IUD vs Contraceptive Ring – Pros, Cons and Differences Explained

IUD vs Contraceptive Ring – Pros, Cons and Differences Explained

IUD vs Contraceptive Ring – Pros, Cons and Differences Explained

 

If you’re exploring your birth control options, you may be wondering how intrauterine devices (IUDs) compare with the vaginal ring, called “NuvaRing.” These two types of birth control are very different.

 

Choosing the one that’s right for you might depend on your preference and how convenient it is for you.

 

If you don’t want to rely on your doctor to place and ultimately remove an IUD, you may like the flexibility of NuvaRing. However, if you prefer long-term pregnancy prevention benefits and a hands-off approach, you may want to go with an IUD.

 

Difference Between IUD’s and NuvaRing

NuvaRing Overview

NuvaRing is a hormonal contraception device. It’s a thin, flexible ring made of transparent plastic. For it to work, you need to insert the ring into your vagina. The ring will remain in your vagina for three weeks. On the fourth week, you remove the ring and you’ll have a period. After this week, you’ll insert a new ring and begin the cycle again.

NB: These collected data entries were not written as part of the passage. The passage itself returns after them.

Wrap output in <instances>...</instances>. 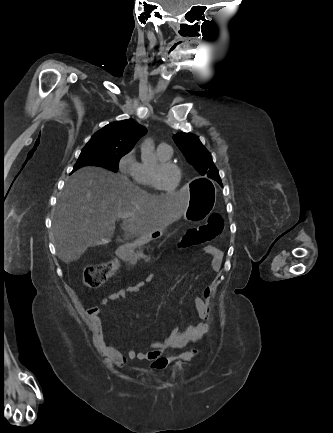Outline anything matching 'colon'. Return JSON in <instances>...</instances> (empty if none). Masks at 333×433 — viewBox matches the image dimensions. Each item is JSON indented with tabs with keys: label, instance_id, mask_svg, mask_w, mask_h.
<instances>
[{
	"label": "colon",
	"instance_id": "colon-1",
	"mask_svg": "<svg viewBox=\"0 0 333 433\" xmlns=\"http://www.w3.org/2000/svg\"><path fill=\"white\" fill-rule=\"evenodd\" d=\"M224 220L219 213H212L206 222L190 228L182 237L179 245L181 248L201 246L216 239L223 231ZM118 263L109 261L106 263L89 266L84 270V284L89 288L101 286L117 269ZM197 350L192 349L188 352L172 357H162L155 361L151 366L156 370H163L178 361H190L197 356Z\"/></svg>",
	"mask_w": 333,
	"mask_h": 433
}]
</instances>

If it’s used correctly, NuvaRing is very effective. The ring is 99 percent effective when it’s used as directed. If you’re late putting the ring in or otherwise use the ring incorrectly, this rate drops to 91 percent.

NuvaRing works by releasing a steady stream of hormones into your body. This stream of hormones prevents pregnancy in two ways. First, the hormones stop ovulation. Second, the hormones thicken the mucus that lines your cervix. Sperm have a difficult time penetrating this thick, sticky mucus. This keeps the sperm from reaching an egg if one was released during ovulation.

 

Side Effects of NuvaRing?

As with any form of birth control, both NuvaRing and IUDs can cause side effects that range from

The side effects of NuvaRing use include:

1.       nausea

2.       vomiting

3.       breakthrough bleeding between periods

4.       breast tenderness and sensitivity

5.       increased vaginal discharge

6.       vaginal irritation

7.       infection

 

Rare side effects of all forms of hormonal birth control, including NuvaRing, may include: 

1.       a heart attack

2.       a stroke

3.       blood clots

 

IUD Overview

An IUD is a T-shaped device that your doctor will place in your uterus. IUDs can either be copper, such as ParaGard or the CopperPearls IUB (LINK), or hormonal, such as Mirena, Skyla, or Liletta.

 

Both types of IUDs provide long-term protection against pregnancy. Mirena protects against pregnancy for five years, and Skyla and Liletta last for three years. The non-hormonal ParaGard protects against pregnancy for up to 10 years.

IUDs are extremely effective at preventing pregnancy. Less than 1 percent of women who use an IUD will become pregnant each year. Additionally, women who have an IUD inserted within five days, or 120 hours, of unprotected sex can reduce their risk of pregnancy by 99.9 percent.

 

Hormonal IUDs release a steady stream of hormones into your body. These hormones prevent pregnancy in three ways. First, the IUD partially stops ovulation. Ovulation occurs when an egg is released from your ovaries into your fallopian tubes and eventually your uterus. If this egg meets a sperm, the sperm could fertilize it and create an embryo. Without an egg, fertilization isn’t possible.

 

Hormonal IUDs also thin the lining of your uterus. This prevents a fertilized egg from attaching and developing. Additionally, hormonal IUDs increase the production of thick mucus on your cervix. This thick, sticky lining blocks sperm from entering your uterus and fertilizing an egg.

Copper IUDs continuously release copper into your uterus. Copper creates an inflammatory response in your uterus that kills sperm. This reduces the chances of fertilization if an egg is released from your ovaries during ovulation. This is the most efficient form on non-hormonal, long-acting and reversible contraceptive available. The CopperPearls fall into this category.

 

The side effects of Hormonal IUD use include:

1.       mild to moderate pain following the IUD insertion

2.       cramping and back pain once the IUD is in place

3.       heavier periods and worsening menstrual cramps, which occurs with ParaGard (non-hormonal IUD’s)

4.       irregular periods for the first three to six months of use, which occurs with Skyla and Mirena

5.       breakthrough bleeding or spotting for three to six months after insertion

 

Both types of birth control are very effective at reducing your risk of an unplanned pregnancy. These methods are also very safe. When you’re deciding between an IUD and a vaginal ring, remember that you can change your mind at any point. Whatever you choose, give it a few months to begin working properly before you make a decision to change. You may find that the method works just as you expected and that any side affects you may experience can fade.